TASK BRIEF: All records that follow are to be output exactly.
#### ENTRIES SHOWN
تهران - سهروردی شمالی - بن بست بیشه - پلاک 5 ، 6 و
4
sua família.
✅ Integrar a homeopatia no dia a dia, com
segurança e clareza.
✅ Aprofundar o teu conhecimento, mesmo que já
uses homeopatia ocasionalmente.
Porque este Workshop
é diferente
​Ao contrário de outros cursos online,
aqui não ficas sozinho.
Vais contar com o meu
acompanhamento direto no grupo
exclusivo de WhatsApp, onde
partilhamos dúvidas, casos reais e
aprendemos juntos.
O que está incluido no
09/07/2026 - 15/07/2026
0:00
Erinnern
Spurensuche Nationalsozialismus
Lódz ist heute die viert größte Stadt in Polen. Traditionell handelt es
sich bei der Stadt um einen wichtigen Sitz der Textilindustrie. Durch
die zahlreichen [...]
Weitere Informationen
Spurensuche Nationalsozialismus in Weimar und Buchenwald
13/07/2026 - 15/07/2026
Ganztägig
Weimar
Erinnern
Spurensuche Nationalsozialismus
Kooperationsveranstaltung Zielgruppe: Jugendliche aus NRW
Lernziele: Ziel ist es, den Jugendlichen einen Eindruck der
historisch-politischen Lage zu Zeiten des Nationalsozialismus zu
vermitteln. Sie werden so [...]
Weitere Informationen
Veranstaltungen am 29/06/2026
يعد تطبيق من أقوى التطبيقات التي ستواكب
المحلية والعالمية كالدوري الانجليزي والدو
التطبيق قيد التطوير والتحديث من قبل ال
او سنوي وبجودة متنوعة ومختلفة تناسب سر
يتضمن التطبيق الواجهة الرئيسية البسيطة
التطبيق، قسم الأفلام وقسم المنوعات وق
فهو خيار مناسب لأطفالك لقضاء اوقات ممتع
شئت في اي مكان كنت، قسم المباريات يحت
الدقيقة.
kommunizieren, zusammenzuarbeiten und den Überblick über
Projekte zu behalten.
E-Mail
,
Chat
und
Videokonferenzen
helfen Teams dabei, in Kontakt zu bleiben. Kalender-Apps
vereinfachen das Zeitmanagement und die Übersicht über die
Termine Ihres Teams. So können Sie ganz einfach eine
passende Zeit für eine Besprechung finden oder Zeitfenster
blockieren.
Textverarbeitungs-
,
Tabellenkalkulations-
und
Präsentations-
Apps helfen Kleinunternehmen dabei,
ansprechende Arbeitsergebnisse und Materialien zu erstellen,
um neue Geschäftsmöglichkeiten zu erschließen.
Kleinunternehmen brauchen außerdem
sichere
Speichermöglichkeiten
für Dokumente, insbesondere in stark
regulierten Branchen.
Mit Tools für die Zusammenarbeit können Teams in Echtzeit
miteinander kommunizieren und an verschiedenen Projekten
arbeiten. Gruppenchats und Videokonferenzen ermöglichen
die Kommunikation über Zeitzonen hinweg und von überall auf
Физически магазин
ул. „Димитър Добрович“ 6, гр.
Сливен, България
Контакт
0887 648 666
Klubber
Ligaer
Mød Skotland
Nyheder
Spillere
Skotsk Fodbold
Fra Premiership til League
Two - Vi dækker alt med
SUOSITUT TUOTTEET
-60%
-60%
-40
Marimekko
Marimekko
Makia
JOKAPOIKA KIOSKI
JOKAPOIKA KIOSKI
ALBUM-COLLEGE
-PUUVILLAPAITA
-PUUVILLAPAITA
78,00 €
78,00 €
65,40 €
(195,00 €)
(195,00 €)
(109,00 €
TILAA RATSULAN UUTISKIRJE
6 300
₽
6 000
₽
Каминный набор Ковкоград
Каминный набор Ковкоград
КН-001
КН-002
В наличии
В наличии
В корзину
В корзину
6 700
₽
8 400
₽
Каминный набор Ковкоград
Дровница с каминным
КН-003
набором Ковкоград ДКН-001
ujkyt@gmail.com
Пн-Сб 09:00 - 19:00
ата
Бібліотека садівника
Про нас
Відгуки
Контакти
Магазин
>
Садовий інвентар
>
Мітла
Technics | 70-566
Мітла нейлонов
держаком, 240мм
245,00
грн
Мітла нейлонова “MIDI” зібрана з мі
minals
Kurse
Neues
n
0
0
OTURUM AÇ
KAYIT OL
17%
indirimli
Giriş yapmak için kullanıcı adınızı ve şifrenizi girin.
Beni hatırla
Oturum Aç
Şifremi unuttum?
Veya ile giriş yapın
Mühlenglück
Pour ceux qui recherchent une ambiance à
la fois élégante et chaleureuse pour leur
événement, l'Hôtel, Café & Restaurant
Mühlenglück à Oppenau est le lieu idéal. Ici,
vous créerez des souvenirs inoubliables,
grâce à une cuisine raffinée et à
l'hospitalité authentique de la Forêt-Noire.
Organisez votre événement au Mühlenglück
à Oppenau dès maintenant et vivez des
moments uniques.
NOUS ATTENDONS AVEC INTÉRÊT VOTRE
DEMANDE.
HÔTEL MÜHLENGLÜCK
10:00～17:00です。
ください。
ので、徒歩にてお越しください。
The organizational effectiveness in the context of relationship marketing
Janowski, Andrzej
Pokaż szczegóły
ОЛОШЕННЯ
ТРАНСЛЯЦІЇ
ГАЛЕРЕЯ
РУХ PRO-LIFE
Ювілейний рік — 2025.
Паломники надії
########
REPLY TO THE TASK:
تهران - سهروردی شمالی - بن بست بیشه - پلاک 5 ، 6 و
4
sua família.
✅ Integrar a homeopatia no dia a dia, com
segurança e clareza.
✅ Aprofundar o teu conhecimento, mesmo que já
uses homeopatia ocasionalmente.
Porque este Workshop
é diferente
​Ao contrário de outros cursos online,
aqui não ficas sozinho.
Vais contar com o meu
acompanhamento direto no grupo
exclusivo de WhatsApp, onde
partilhamos dúvidas, casos reais e
aprendemos juntos.
O que está incluido no
09/07/2026 - 15/07/2026
0:00
Erinnern
Spurensuche Nationalsozialismus
Lódz ist heute die viert größte Stadt in Polen. Traditionell handelt es
sich bei der Stadt um einen wichtigen Sitz der Textilindustrie. Durch
die zahlreichen [...]
Weitere Informationen
Spurensuche Nationalsozialismus in Weimar und Buchenwald
13/07/2026 - 15/07/2026
Ganztägig
Weimar
Erinnern
Spurensuche Nationalsozialismus
Kooperationsveranstaltung Zielgruppe: Jugendliche aus NRW
Lernziele: Ziel ist es, den Jugendlichen einen Eindruck der
historisch-politischen Lage zu Zeiten des Nationalsozialismus zu
vermitteln. Sie werden so [...]
Weitere Informationen
Veranstaltungen am 29/06/2026
يعد تطبيق من أقوى التطبيقات التي ستواكب
المحلية والعالمية كالدوري الانجليزي والدو
التطبيق قيد التطوير والتحديث من قبل ال
او سنوي وبجودة متنوعة ومختلفة تناسب سر
يتضمن التطبيق الواجهة الرئيسية البسيطة
التطبيق، قسم الأفلام وقسم المنوعات وق
فهو خيار مناسب لأطفالك لقضاء اوقات ممتع
شئت في اي مكان كنت، قسم المباريات يحت
الدقيقة.
kommunizieren, zusammenzuarbeiten und den Überblick über
Projekte zu behalten.
E-Mail
,
Chat
und
Videokonferenzen
helfen Teams dabei, in Kontakt zu bleiben. Kalender-Apps
vereinfachen das Zeitmanagement und die Übersicht über die
Termine Ihres Teams. So können Sie ganz einfach eine
passende Zeit für eine Besprechung finden oder Zeitfenster
blockieren.
Textverarbeitungs-
,
Tabellenkalkulations-
und
Präsentations-
Apps helfen Kleinunternehmen dabei,
ansprechende Arbeitsergebnisse und Materialien zu erstellen,
um neue Geschäftsmöglichkeiten zu erschließen.
Kleinunternehmen brauchen außerdem
sichere
Speichermöglichkeiten
für Dokumente, insbesondere in stark
regulierten Branchen.
Mit Tools für die Zusammenarbeit können Teams in Echtzeit
miteinander kommunizieren und an verschiedenen Projekten
arbeiten. Gruppenchats und Videokonferenzen ermöglichen
die Kommunikation über Zeitzonen hinweg und von überall auf
Физически магазин
ул. „Димитър Добрович“ 6, гр.
Сливен, България
Контакт
0887 648 666
Klubber
Ligaer
Mød Skotland
Nyheder
Spillere
Skotsk Fodbold
Fra Premiership til League
Two - Vi dækker alt med
SUOSITUT TUOTTEET
-60%
-60%
-40
Marimekko
Marimekko
Makia
JOKAPOIKA KIOSKI
JOKAPOIKA KIOSKI
ALBUM-COLLEGE
-PUUVILLAPAITA
-PUUVILLAPAITA
78,00 €
78,00 €
65,40 €
(195,00 €)
(195,00 €)
(109,00 €
TILAA RATSULAN UUTISKIRJE
6 300
₽
6 000
₽
Каминный набор Ковкоград
Каминный набор Ковкоград
КН-001
КН-002
В наличии
В наличии
В корзину
В корзину
6 700
₽
8 400
₽
Каминный набор Ковкоград
Дровница с каминным
КН-003
набором Ковкоград ДКН-001
ujkyt@gmail.com
Пн-Сб 09:00 - 19:00
ата
Бібліотека садівника
Про нас
Відгуки
Контакти
Магазин
>
Садовий інвентар
>
Мітла
Technics | 70-566
Мітла нейлонов
держаком, 240мм
245,00
грн
Мітла нейлонова “MIDI” зібрана з мі
minals
Kurse
Neues
n
0
0
OTURUM AÇ
KAYIT OL
17%
indirimli
Giriş yapmak için kullanıcı adınızı ve şifrenizi girin.
Beni hatırla
Oturum Aç
Şifremi unuttum?
Veya ile giriş yapın
Mühlenglück
Pour ceux qui recherchent une ambiance à
la fois élégante et chaleureuse pour leur
événement, l'Hôtel, Café & Restaurant
Mühlenglück à Oppenau est le lieu idéal. Ici,
vous créerez des souvenirs inoubliables,
grâce à une cuisine raffinée et à
l'hospitalité authentique de la Forêt-Noire.
Organisez votre événement au Mühlenglück
à Oppenau dès maintenant et vivez des
moments uniques.
NOUS ATTENDONS AVEC INTÉRÊT VOTRE
DEMANDE.
HÔTEL MÜHLENGLÜCK
10:00～17:00です。
ください。
ので、徒歩にてお越しください。
The organizational effectiveness in the context of relationship marketing
Janowski, Andrzej
Pokaż szczegóły
ОЛОШЕННЯ
ТРАНСЛЯЦІЇ
ГАЛЕРЕЯ
РУХ PRO-LIFE
Ювілейний рік — 2025.
Паломники надії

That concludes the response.